Our thoughts: Although there were some problems with image viewing in Chrome, it worked in other browsers. Particularly great are the pull down menu choices that narrow the choices for you based on input. The pull downs helped to quickly make progress and to even validate entries (e.g. OH! Croydon does make sense!)
Global Plants Initiative – Resources for the Digitisation of Herbarium Specimens
Summary: “An international collaboration aiming to digitise and make available plant type specimens, together with other botanical resources, for scholarly purposes. The GPI network of content providers currently includes more than 166 partner herbaria representing over 57 countries.” Interestingly, it’s not herbaria sheets they’re crowdsourcing – it’s signatures and initials of botanists.
Our thoughts: Really neat application, but the explanation of what the site is all about could be clearer.
USGS Patuxent – North American Bird Phenology Program
Summary: Per commenter Sally Shelton, the “USGS Patuxent crew is running what appears to be a very successful crowdsourcing program for digitizing years’ worth of bird observations mailed in from all over the country on postcards for the first half of the 20th century.” Unfortunately we haven’t been able to find any further information on this – additional links would be welcome! Thanks to Jim for the link! We also found this which makes us smile.
Digital Humanities projects
University of Iowa Library – Civil War Diaries Transcription Project
Summary: Simple, straightforward call to aid in transcription of civil war diaries for inclusion in the university’s Digital Collection. Volunteers do not need to register, and progress bars are shown for individual diaries.
Our thoughts: We’d like to know more on rates of use for this project. Are they successfully recruiting volunteers with a relatively low level of user personalization? Zooming to help see individual words would be a nice additional function.
National Library of Australia – TROVE
Summary: “Digitized newspapers and more.” Crowdsourced correction of OCR’d newspaper articles. Users log in, search for articles, and are given the opportunity to correct mistakes in the OCR.
Our thoughts:This site has a great interface that helps users track and manage a lot of text both on scanned images and from initial OCR. The site is also a great marriage of users’ need for materials and for those materials to be fit for use. Takes advantage of users’ natural workflow: they search for documents and then are compelled to improve their own dataset for others’ future use. Clever! How could this be applied to natural history digitization?

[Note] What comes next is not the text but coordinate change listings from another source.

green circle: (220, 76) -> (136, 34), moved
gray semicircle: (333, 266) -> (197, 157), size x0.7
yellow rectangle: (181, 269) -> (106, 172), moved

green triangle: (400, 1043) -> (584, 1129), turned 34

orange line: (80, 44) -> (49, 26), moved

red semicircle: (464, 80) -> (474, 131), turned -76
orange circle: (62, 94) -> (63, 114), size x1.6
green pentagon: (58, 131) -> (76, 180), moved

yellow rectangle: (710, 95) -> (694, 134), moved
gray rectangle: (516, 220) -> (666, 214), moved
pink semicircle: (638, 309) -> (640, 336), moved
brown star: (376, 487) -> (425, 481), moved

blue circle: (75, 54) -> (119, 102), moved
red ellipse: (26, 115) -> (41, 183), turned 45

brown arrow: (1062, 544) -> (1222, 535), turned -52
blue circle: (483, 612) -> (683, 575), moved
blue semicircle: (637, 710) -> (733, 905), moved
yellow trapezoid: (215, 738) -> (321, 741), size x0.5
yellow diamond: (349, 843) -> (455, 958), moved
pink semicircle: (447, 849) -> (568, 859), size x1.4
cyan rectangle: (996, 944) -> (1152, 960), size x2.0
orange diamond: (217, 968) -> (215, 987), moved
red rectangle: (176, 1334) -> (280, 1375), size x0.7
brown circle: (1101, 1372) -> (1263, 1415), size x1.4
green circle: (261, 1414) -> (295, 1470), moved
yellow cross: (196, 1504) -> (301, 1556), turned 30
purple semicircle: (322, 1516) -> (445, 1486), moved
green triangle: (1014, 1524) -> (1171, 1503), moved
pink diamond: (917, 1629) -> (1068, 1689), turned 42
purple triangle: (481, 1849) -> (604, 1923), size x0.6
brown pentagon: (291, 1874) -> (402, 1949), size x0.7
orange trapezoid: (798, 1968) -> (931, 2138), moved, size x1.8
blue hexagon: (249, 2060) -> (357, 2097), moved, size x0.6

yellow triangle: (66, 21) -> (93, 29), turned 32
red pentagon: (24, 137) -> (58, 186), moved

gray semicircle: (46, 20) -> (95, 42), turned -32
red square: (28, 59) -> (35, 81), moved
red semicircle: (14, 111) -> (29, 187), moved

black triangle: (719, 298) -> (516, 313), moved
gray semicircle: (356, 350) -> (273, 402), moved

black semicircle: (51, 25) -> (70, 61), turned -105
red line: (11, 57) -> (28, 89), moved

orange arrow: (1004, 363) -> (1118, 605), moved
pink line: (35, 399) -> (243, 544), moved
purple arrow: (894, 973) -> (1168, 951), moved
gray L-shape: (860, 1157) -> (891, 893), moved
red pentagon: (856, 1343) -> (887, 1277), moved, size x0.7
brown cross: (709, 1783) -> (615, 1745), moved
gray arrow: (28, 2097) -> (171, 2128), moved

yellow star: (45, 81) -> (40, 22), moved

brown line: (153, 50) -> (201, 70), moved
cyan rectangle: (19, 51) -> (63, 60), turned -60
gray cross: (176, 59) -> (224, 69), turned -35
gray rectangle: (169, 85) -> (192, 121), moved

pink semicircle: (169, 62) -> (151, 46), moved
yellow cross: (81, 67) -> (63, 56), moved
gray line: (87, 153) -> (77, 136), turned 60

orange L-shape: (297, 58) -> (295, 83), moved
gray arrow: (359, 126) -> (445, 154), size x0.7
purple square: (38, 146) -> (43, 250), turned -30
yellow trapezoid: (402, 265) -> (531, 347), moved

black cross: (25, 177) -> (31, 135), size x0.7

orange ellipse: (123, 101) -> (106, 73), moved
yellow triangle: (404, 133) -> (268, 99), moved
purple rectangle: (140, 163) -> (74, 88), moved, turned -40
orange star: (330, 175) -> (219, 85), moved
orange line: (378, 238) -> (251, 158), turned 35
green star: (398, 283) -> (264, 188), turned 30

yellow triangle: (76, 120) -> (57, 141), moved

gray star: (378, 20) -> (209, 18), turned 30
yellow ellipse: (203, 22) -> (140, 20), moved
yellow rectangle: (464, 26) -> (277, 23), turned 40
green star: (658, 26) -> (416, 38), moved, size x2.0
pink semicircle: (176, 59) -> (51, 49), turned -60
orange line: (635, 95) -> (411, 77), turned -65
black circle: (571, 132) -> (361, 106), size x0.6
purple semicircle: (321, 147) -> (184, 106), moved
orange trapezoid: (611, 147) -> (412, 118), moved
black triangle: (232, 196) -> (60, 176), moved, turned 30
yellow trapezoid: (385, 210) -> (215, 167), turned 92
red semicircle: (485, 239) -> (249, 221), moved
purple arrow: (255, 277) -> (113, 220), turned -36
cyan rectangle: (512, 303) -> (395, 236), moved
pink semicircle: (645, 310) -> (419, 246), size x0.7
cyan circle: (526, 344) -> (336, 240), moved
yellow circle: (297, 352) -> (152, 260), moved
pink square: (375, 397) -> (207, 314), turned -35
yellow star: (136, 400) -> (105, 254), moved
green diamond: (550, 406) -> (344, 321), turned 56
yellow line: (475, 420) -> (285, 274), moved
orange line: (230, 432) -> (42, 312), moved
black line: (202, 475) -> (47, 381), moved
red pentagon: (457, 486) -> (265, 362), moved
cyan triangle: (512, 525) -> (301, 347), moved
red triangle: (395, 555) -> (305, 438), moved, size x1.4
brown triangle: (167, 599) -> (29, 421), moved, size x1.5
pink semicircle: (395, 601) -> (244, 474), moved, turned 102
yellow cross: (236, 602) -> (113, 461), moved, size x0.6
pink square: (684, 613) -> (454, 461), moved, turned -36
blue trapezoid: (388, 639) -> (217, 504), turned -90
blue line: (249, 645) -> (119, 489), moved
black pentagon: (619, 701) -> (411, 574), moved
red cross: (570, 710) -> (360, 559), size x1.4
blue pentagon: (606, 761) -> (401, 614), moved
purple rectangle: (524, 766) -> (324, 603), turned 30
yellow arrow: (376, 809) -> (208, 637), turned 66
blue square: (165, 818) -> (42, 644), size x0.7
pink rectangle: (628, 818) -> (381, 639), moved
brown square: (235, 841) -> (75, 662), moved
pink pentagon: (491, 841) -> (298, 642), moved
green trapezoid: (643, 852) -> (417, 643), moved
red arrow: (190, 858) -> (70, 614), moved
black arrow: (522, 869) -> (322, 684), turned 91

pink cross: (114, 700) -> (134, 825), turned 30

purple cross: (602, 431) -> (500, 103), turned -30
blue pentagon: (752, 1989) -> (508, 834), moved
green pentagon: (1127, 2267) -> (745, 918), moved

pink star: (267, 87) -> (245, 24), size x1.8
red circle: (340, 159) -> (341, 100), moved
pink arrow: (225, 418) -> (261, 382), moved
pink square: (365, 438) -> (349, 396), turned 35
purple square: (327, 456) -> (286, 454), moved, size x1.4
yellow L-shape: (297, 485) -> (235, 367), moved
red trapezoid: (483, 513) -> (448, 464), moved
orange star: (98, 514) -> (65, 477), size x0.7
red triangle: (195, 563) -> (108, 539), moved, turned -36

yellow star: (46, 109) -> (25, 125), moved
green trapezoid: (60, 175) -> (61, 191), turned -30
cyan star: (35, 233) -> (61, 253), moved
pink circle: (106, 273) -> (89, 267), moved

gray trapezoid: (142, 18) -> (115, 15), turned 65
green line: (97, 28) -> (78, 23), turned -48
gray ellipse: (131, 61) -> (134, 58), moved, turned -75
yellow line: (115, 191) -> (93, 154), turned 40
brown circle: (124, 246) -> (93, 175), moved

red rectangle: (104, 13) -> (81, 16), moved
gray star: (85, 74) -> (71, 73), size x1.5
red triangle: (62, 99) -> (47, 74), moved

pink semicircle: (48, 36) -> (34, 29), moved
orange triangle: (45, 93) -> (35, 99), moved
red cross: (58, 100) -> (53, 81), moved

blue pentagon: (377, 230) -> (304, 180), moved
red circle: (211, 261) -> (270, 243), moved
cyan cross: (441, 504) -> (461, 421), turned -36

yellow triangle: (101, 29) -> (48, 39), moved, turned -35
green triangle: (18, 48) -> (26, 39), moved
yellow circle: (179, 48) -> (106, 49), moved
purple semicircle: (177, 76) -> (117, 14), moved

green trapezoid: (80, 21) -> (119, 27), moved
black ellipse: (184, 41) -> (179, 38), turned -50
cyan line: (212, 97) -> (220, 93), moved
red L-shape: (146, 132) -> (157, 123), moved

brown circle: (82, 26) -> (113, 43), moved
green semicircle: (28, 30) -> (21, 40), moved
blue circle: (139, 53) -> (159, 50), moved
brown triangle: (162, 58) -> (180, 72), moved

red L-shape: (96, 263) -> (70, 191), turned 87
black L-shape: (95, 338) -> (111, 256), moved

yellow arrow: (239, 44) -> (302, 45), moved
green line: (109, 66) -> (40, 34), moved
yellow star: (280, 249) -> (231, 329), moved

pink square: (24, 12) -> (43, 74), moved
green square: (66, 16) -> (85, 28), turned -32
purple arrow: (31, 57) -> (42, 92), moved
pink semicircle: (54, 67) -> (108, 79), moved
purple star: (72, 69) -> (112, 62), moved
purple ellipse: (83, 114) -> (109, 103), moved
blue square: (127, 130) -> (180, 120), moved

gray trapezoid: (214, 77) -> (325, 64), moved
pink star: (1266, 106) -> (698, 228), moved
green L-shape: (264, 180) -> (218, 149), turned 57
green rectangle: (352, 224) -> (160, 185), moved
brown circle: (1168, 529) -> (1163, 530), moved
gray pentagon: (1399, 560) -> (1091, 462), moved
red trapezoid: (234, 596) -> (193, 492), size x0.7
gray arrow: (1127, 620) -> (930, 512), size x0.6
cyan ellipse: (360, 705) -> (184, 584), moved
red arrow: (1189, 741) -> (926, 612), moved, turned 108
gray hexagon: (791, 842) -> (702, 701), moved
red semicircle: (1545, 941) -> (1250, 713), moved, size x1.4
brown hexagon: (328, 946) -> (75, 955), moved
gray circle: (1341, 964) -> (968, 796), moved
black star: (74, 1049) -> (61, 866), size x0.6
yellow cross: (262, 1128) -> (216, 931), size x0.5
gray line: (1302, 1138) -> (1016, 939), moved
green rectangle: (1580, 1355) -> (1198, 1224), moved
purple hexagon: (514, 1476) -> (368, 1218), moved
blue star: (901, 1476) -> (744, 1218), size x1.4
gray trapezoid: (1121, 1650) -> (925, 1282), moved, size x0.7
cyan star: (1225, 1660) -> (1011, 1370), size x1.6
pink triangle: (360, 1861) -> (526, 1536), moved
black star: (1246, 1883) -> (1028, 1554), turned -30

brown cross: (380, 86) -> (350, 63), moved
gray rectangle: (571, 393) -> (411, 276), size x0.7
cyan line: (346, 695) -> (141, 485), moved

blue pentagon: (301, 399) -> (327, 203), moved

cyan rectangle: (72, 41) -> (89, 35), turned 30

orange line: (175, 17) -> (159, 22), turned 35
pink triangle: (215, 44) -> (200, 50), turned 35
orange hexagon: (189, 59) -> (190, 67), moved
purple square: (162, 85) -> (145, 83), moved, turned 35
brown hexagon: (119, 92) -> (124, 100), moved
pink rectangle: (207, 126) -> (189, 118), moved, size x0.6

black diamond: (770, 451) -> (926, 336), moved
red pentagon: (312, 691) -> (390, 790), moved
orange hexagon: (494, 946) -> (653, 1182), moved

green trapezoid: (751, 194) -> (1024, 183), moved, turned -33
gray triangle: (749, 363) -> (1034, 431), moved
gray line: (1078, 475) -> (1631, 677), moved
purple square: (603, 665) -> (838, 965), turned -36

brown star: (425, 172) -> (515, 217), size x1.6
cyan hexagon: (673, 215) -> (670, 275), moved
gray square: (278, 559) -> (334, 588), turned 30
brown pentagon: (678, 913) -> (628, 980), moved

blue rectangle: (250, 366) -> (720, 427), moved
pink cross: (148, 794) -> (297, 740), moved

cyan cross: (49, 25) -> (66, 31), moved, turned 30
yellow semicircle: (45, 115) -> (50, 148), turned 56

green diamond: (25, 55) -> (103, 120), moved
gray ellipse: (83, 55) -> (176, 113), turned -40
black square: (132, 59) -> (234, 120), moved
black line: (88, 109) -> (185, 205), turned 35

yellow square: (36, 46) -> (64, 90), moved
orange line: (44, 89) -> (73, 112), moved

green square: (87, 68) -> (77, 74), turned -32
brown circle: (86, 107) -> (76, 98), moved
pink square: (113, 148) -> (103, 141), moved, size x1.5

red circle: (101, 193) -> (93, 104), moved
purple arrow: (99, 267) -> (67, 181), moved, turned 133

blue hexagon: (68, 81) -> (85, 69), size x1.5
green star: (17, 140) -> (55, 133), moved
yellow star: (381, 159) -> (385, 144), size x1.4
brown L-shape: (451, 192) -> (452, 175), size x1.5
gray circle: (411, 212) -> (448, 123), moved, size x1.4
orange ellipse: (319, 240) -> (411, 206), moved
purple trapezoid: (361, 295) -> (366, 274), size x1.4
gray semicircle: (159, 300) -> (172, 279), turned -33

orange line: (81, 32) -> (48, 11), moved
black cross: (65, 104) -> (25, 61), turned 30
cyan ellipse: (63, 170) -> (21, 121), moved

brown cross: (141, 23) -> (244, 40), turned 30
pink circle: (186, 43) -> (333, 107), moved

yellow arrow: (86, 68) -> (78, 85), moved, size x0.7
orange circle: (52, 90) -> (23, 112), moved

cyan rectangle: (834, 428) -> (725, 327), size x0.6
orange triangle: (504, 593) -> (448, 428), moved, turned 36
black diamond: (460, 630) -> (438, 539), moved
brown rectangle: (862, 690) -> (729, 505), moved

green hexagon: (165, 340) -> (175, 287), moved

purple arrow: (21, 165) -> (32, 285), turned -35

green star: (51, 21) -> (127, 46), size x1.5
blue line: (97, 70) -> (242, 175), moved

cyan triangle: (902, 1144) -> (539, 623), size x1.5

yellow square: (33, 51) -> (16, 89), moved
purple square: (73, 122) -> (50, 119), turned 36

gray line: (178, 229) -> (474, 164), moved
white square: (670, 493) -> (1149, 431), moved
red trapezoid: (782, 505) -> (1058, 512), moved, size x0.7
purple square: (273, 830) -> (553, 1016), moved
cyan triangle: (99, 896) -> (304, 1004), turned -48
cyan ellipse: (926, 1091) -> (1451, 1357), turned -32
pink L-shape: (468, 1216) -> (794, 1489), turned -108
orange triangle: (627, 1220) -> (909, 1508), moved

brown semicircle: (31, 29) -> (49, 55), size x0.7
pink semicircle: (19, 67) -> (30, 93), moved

New York Public Library – What’s on the Menu?
Summary: Help “…improve a unique collection! We’re transcribing our historical restaurant menus, dish by dish, so that they can be searched by what people were eating back in the day.”
Our Thoughts: Neat project! It is, though, a bit of a challenge to reference between transcribed parts of the menu and the scanned image, and the green “checkmarks” can obscure parts of the image. However, the first menu examined had “omelettes with ham, parsley, jelly or rum”. Rum? Really?
Field Note Digitization projects:
This is of particular interest to both of us. Although none of the projects below are crowdsourced, we are still interested in field notes in general as perhaps being perfect for future crowdsourcing projects.
Cal Academy in conjunction with several other institutions - Connecting Content (see also this blog post)
Summary:“The project involves the digitization of field notebooks and natural history collections and the generation of metadata for these items. Six of the seven institutions will conduct pilot projects of varying scope and size. We will then develop the means to map and link these collections to one another and to published material in the Biodiversity Heritage Library.”
Smithsonian – The Field Book Project
Summary:Per PI Rusty Russell’s SPNHC 2011 talk, this is “A joint initiative between the National Museum of Natural SummaryHistory and the Smithsonian Institution Archives” with the “overall mission is to create one online location for field book content,” and “this process will begin as a Smithsonian-wide initiative and lay the foundation for an online Field Book Registry comprised of content contributed by the entire community.”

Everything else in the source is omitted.